When History Repeats, Choose Freedom
November 10, 2022

We remember sitting with a young couple who were locked in combat. She was prone to reactive outbursts and he was mystified as to what he was doing to trigger it. As we probed her about her family of origin, the penny dropped: she was repeating a relationship pattern that she had established with her mother.
With this new insight, the couple was able to identify her conflict preconditions which equipped her husband to avoid triggering her and enabled her to work on resolving them. They were able to make choices about how they wanted to craft their relationship and break the intergenerational pattern of dysfunctional relating.
The Most Powerful Influence
Our formative relationship experiences in childhood are powerfully influential in the expectations, values and relationship habits we bring to our marriage. We all come to marriage with mental images of what is expected of each other as husband and wife, of ourselves and of our responsibilities as parents.
While dating and friendships also impact our formation, the most powerful influence is our family of origin, because it was our earliest influence. Our experience of healthy (or unhealthy) attachment in our yearly years sets the foundation from which all subsequent experiences are interpreted.
In a field known as ‘attachment theory’, the formation of secure attachment between the child and his parents from the earliest years equips that child with the emotional capacity to manage the need for intimate belonging with healthy independence as an adult. The role of the family, especially the parents, is thus highly significant to the child’s future.
The attitudes and behaviours we learnt in our childhood family are often subconscious, but they nonetheless have a powerful impact on our marriage many years later. This is one of the reasons why a review of family of origin is considered a basic component of any marriage preparation course: it helps couples recognise their conscious and subconscious assumptions so that they can make intentional choices about how they want to live their marriage.
But it’s not just valuable for engaged couples — we have personally found that examining our formation to be a fruitful exercise at many stages of our marriage.
Treasures and Trash
We liken it to discovering an attic in our home that is full of treasures and mementoes from our past. It’s a repository of information about our ancestors that sheds light on the personalities and interactions we encountered in our childhood.
As we journey through different stages of our life, dormant formation experiences emerge without us realising it. Somehow, we ‘knew’ how to parent without formal instruction. For better, or perhaps worse, our ‘knowing’ was an accumulation of our subconscious formation experiences of being parented and of observing our parents.

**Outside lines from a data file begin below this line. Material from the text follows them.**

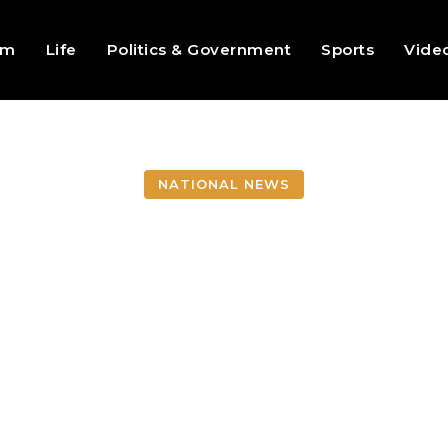
sm
Life
Politics & Government
Sports
Vide
NATIONAL NEWS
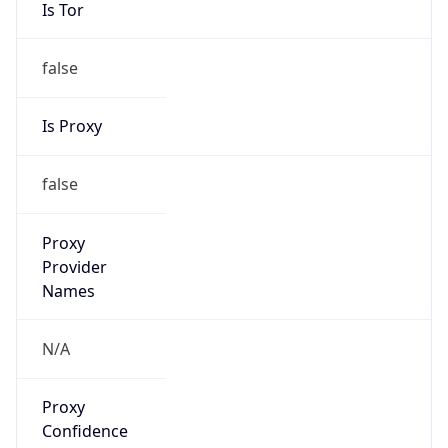
Is Tor
false
Is Proxy
false
Proxy
Provider
Names
N/A
Proxy
Confidence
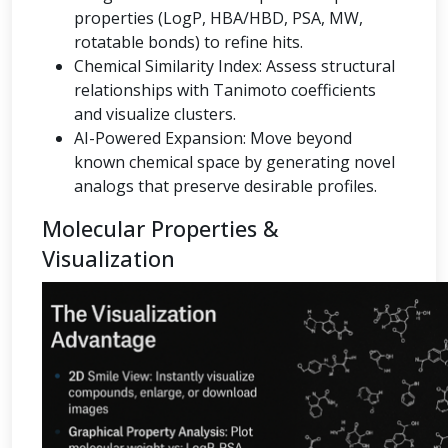
properties (LogP, HBA/HBD, PSA, MW,
rotatable bonds) to refine hits.
Chemical Similarity Index: Assess structural
relationships with Tanimoto coefficients
and visualize clusters.
AI-Powered Expansion: Move beyond
known chemical space by generating novel
analogs that preserve desirable profiles.
Molecular Properties &
Visualization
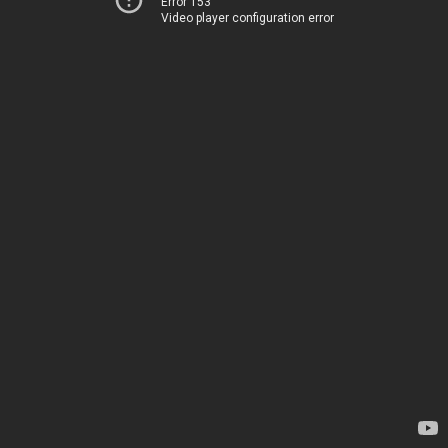
Error 153
Video player configuration error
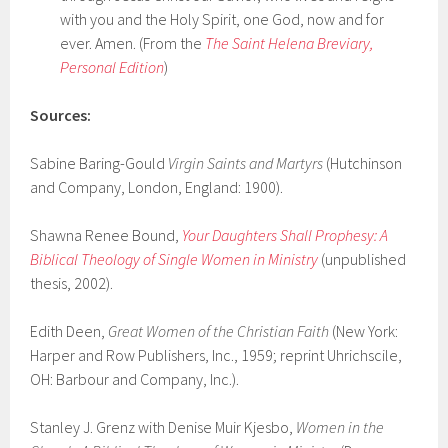
with you and the Holy Spirit, one God, now and for
ever. Amen. (From the
The Saint Helena Breviary,
Personal Edition
)
Sources:
Sabine Baring-Gould
Virgin Saints and Martyrs
(Hutchinson
and Company, London, England: 1900).
Shawna Renee Bound,
Your Daughters Shall Prophesy: A
Biblical Theology of Single Women in Ministry
(unpublished
thesis, 2002).
Edith Deen,
Great Women of the Christian Faith
(New York:
Harper and Row Publishers, Inc., 1959; reprint Uhrichscile,
OH: Barbour and Company, Inc.).
Stanley J. Grenz with Denise Muir Kjesbo,
Women in the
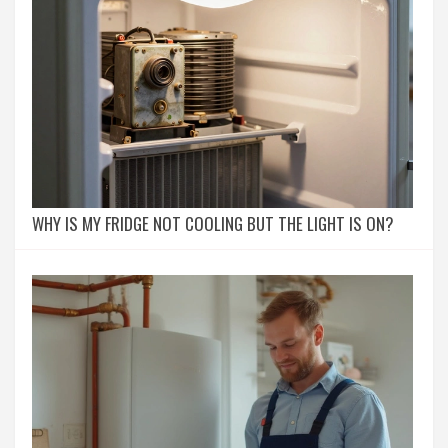
WHY IS MY FRIDGE NOT COOLING BUT THE LIGHT IS ON?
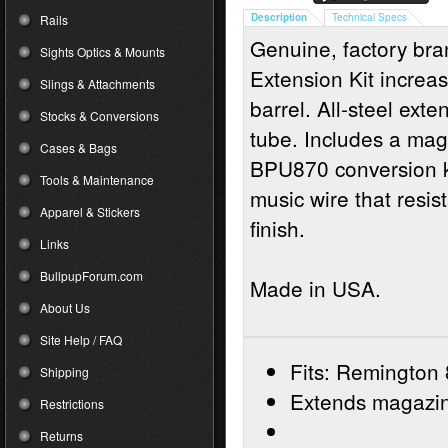
Description
Technical Specs
Rails
Genuine, factory b
Sights Optics & Mounts
Extension Kit increas
Slings & Attachments
barrel. All-steel ext
Stocks & Conversions
tube. Includes a mag
Cases & Bags
BPU870 conversion ki
Tools & Maintenance
music wire that resis
Apparel & Stickers
finish.
Links
BullpupForum.com
Made in USA.
About Us
Site Help / FAQ
Fits: Remington
Shipping
Extends magazine
Restrictions
Returns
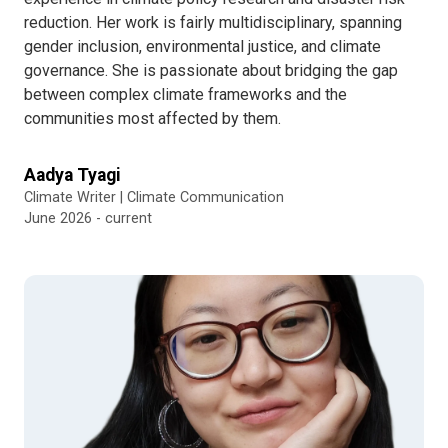
reduction. Her work is fairly multidisciplinary, spanning
gender inclusion, environmental justice, and climate
governance. She is passionate about bridging the gap
between complex climate frameworks and the
communities most affected by them.
Aadya Tyagi
Climate Writer | Climate Communication
June 2026 - current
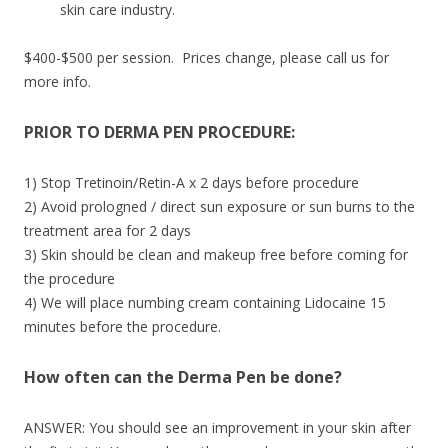
skin care industry.
$400-$500 per session. Prices change, please call us for
more info.
PRIOR TO DERMA PEN PROCEDURE:
1) Stop Tretinoin/Retin-A x 2 days before procedure
2) Avoid prologned / direct sun exposure or sun burns to the
treatment area for 2 days
3) Skin should be clean and makeup free before coming for
the procedure
4) We will place numbing cream containing Lidocaine 15
minutes before the procedure.
How often can the Derma Pen be done?
ANSWER: You should see an improvement in your skin after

No doubt, as we journey through grandparenthood, there will be another flurry of formation discoveries through which we will need to sift. We anticipate visiting that metaphorical attic again as we work out how to be the grandparents we want to be, as opposed to simply emulating the patterns of our own parents and grandparents.
Knowing we can wander into that dusty old attic gives us a method for consciously understanding and processing our formation at any stage of life.
Understanding Rather Than Judging
It’s important to remember, however, that a formation review is not about judging or condemning our parents or their relationship. It’s about understanding who we are and how our formation continues to play out over the course of our marriage.
As children or teenagers, with inadequate knowledge of the details of our parent’s life, we could only interpret what we observed or experienced and incorporate that into our own belief system. Our perspective was our reality, our truth, but not necessarily the objective reality of what was actually happening around us.
To give an illustration: one day our eight-year-old son at the time declared that “daddies don’t cry!” He was speaking with the authority of his experience: he had never witnessed his father cry. That was his reality, his formation, irrespective of what the real situation was.
So when diving into a formation review, keep in mind that what actually forms us is our perspective of events, which is always limited and rarely an accurate understanding of the full truth of the situation.
This is a fundamentally important mindset to take to the process.
Choosing Freedom
Part of what makes a review of our formation effective is giving ourselves the permission to freely examine every assumption we have made about our parent’s marriage and relationships. We can do this confidently when we ground it in the understanding that we are evaluating and critiquing our interpretations rather than judging our parents or other family members.
Our marriage, and yours, is unique. This combination has never existed before and what worked for our parents won’t necessarily work for us. We need to consciously and intentionally find our own way to be the husband and wife God calls us to be for each other. This is even more true for those of us who experienced family breakdown or were raised outside of a healthy marriage.
In recognising that many of our values and beliefs of what is ‘right and normal’ in marriage arises from our past formation experiences, we take the first step towards a more intentional marriage, a marriage that can be responsive to the vision that God has for us.
And so a review of our formation is really an exercise in freedom: freedom to live and love the way we choose, wilfully and without the undue influence of subconscious behaviours.
It brings those subconscious compulsions and beliefs to the surface where we can evaluate them and freely change them if required.
It empowers us to rewrite the pictures in our mind of how marriage is supposed to be, to ones that are consciously and intentionally chosen.
History may repeat, but with greater awareness of our formation, it doesn’t have to.